Le Sommet de la terre à Rio, en 1992, a marqué la prise de conscience internationale face au dérèglement climatique. Les États les plus riches, responsables des émissions les plus importantes et pour lesquels une baisse de croissance semblait plus supportable, ont pris l'engagement de stabiliser leurs émissions de gaz à effet de serre.

C'est le protocole de Kyoto, en 1997, qui a traduit cet engagement au niveau juridique en donnant pour objectif à ces États la réduction de 5, 5 % de leurs émissions en 2012 par rapport au niveau de 1990.

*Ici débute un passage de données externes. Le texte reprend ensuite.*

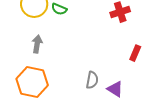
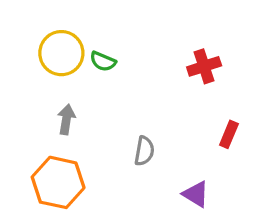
gray semicircle: (92, 80) -> (144, 151), moved

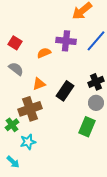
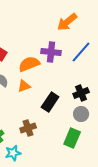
orange semicircle: (44, 53) -> (29, 64), size x1.5
orange triangle: (39, 84) -> (24, 86), moved
brown cross: (30, 109) -> (28, 128), moved, size x0.7

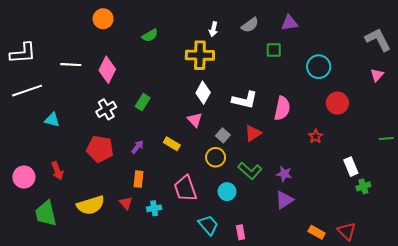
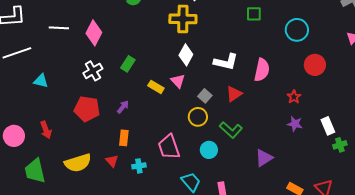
yellow rectangle: (172, 144) -> (156, 87), moved
purple star: (284, 174) -> (295, 124), moved

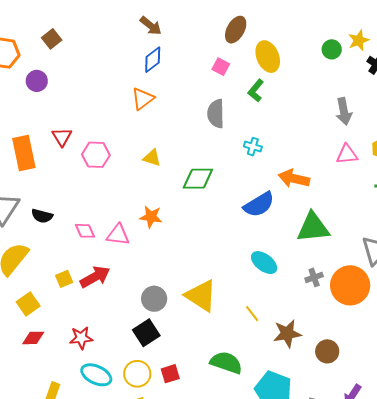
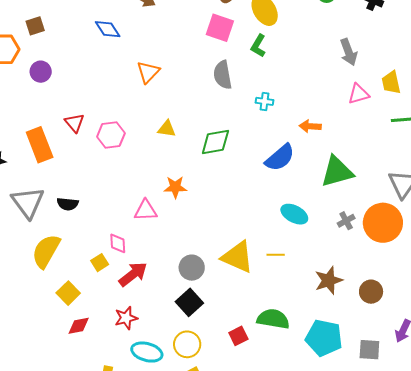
brown square: (52, 39) -> (35, 26), moved, turned 30
blue diamond: (153, 60) -> (108, 29), moved, turned -76
pink square: (221, 67) -> (220, 28), size x1.6
orange arrow: (294, 178) -> (310, 126), size x0.7
pink diamond: (85, 231) -> (118, 243), moved, turned 30
red arrow: (95, 277) -> (133, 274), moved
yellow line: (252, 314) -> (276, 255), moved, turned -42
red square: (170, 374) -> (238, 336), moved

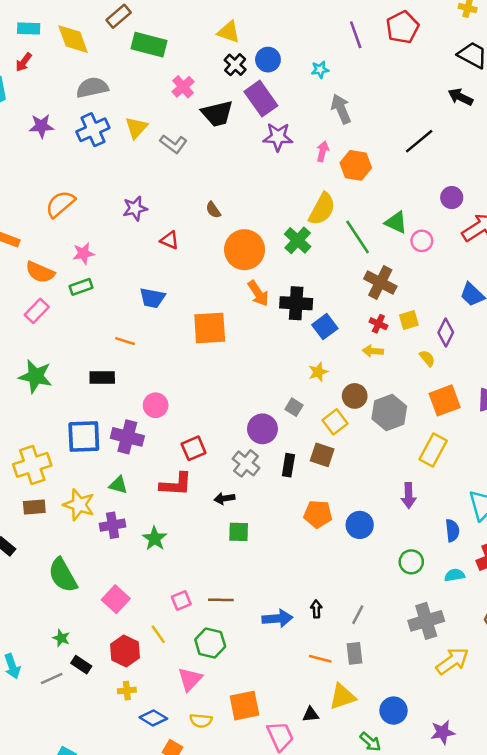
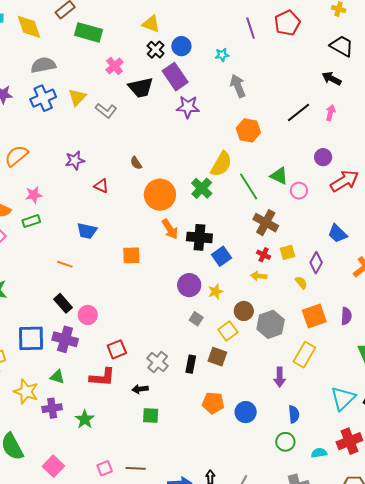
pink arrow: (323, 151) -> (331, 113), moved
orange square: (210, 328) -> (131, 255), size x0.7
black rectangle: (102, 377) -> (63, 303), moved, turned 48
purple circle: (262, 429) -> (189, 285), moved
purple arrow: (409, 495) -> (280, 377), moved
blue semicircle: (452, 530) -> (294, 414), moved

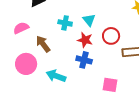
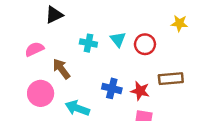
red circle: (111, 36) -> (145, 44), moved
red star: (85, 40) -> (140, 91), moved

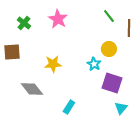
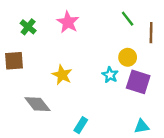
yellow star: (53, 64) -> (62, 75), turned 30
purple square: (112, 83) -> (138, 82), moved
cyan triangle: (121, 108) -> (142, 126), turned 40

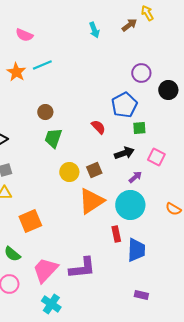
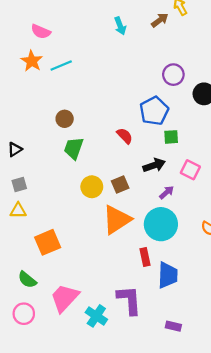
orange star: (16, 72) -> (32, 61), moved
purple L-shape: (82, 268) -> (129, 300), moved, turned -88
cyan cross: (51, 304) -> (96, 316), moved

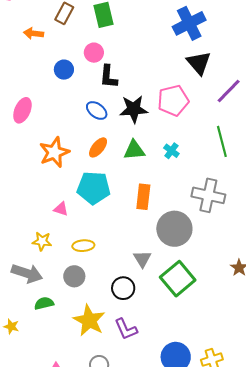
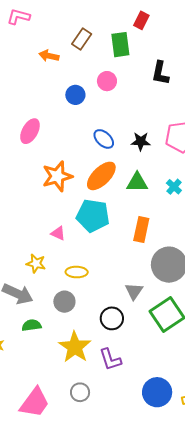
black L-shape: (108, 77) -> (160, 73), moved
black star: (134, 109) -> (141, 141), size x0.7
orange ellipse: (98, 147) -> (101, 176), size x1.5

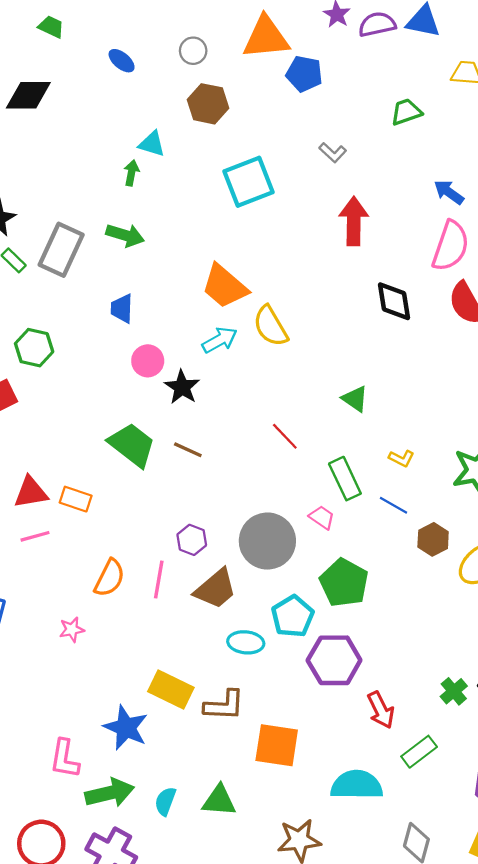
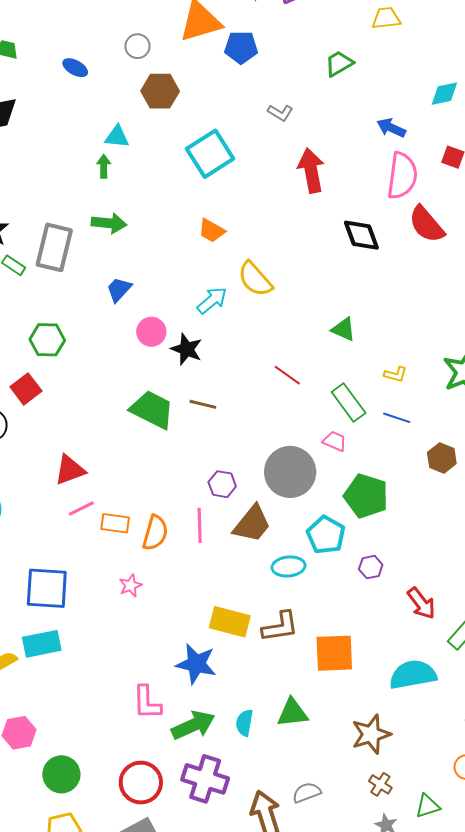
orange trapezoid: (225, 286) -> (212, 231), moved, size x0.6
blue trapezoid: (122, 309) -> (119, 289), turned 52
orange rectangle: (76, 499) -> (115, 523), moved
brown hexagon: (433, 539) -> (442, 458), moved
purple hexagon: (334, 660) -> (371, 567), size x0.5

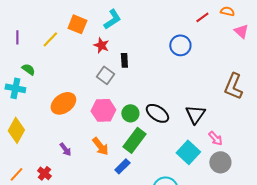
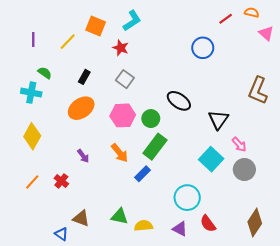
black rectangle: (124, 60) -> (84, 77), moved, turned 32
black ellipse: (157, 113) -> (179, 101), moved

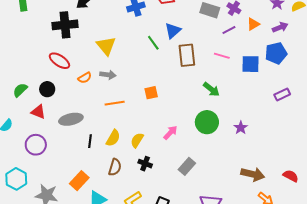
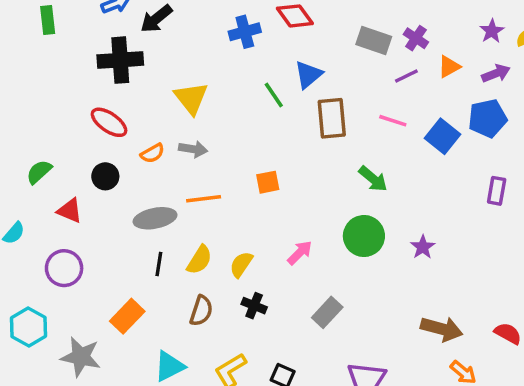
blue square: (250, 64) -> (443, 136), turned 36
black circle: (47, 89) -> (105, 176), moved
purple rectangle: (282, 94) -> (497, 191), turned -56
gray ellipse: (71, 119) -> (155, 218), moved
orange rectangle: (79, 181) -> (127, 316), moved

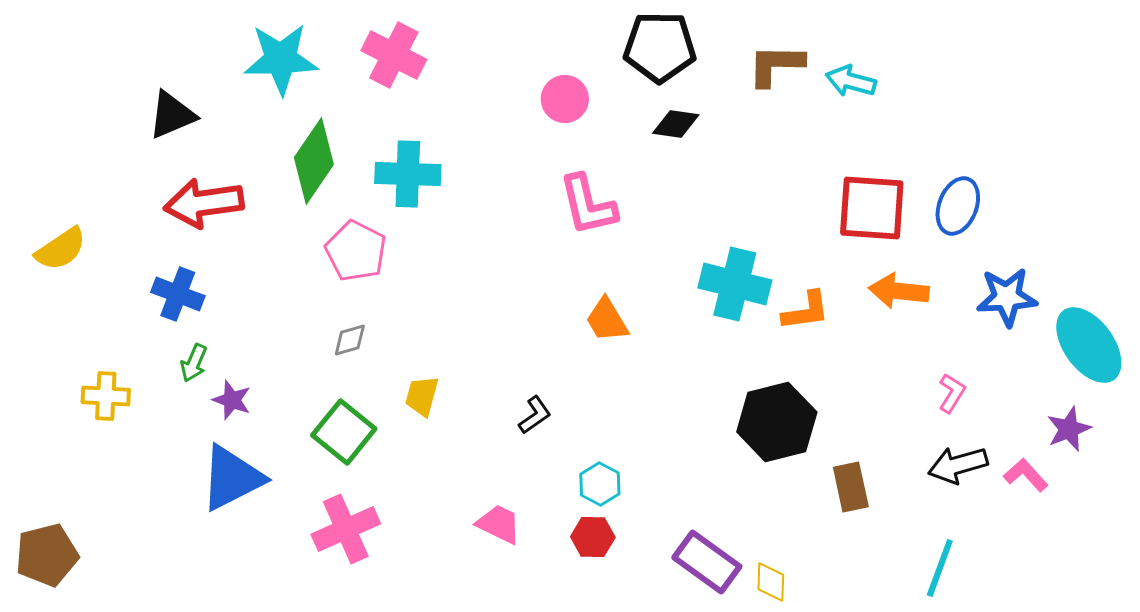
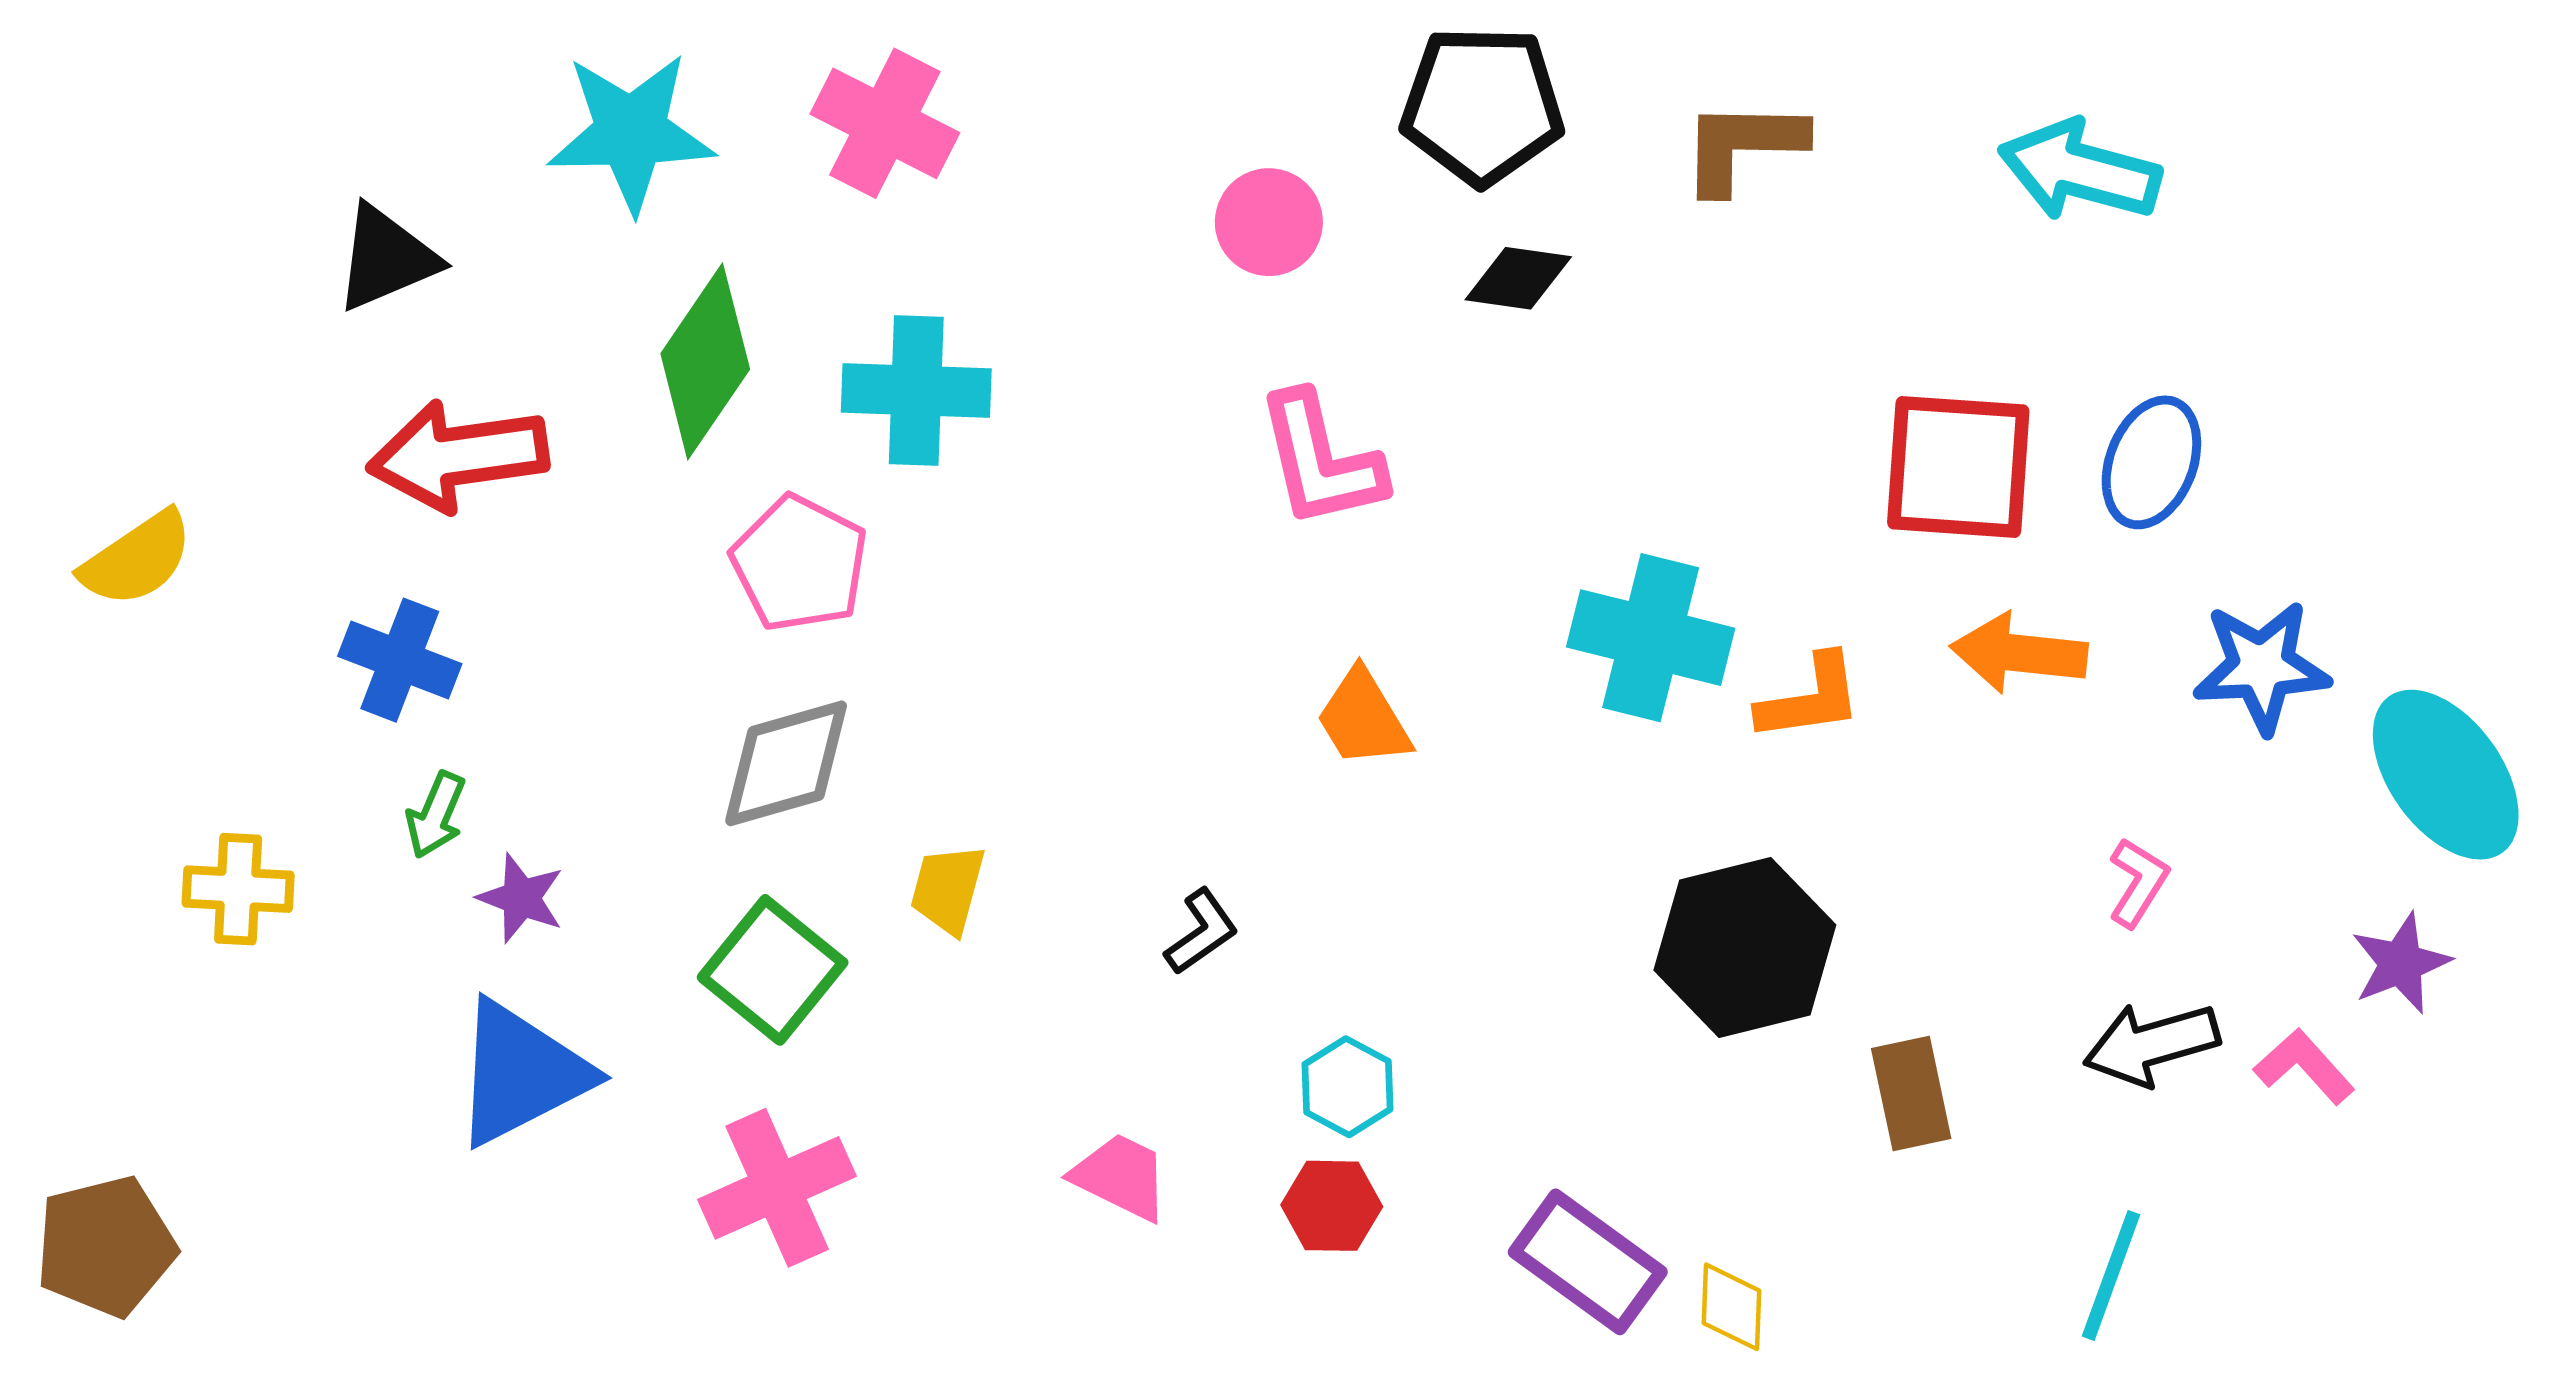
cyan arrow: (851, 81) -> (2080, 170), moved, size x1.4
gray diamond: (350, 340) -> (786, 763), size x1.8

En 2004, le plan climat a instauré huit grandes orientations parmi lesquelles la sensibilisation du public - est-elle nécessaire ? -, la promotion du transport propre et de la construction HQE - haute qualité environnementale - et le développement des énergies renouvelables.

La charte de l'environnement adossée à la Constitution est venue compléter cette démarche le 1er mars 2005.

Aujourd'hui, nous examinons ce « petit » budget de la mission « Écologie et développement durable ». Faites-vous attention au symbole, madame la ministre ? Le symbole, c'est que l'on discute de ce budget tard dans la nuit de samedi à dimanche, comme s'il était relégué en fin de discussion, au moment le plus difficile.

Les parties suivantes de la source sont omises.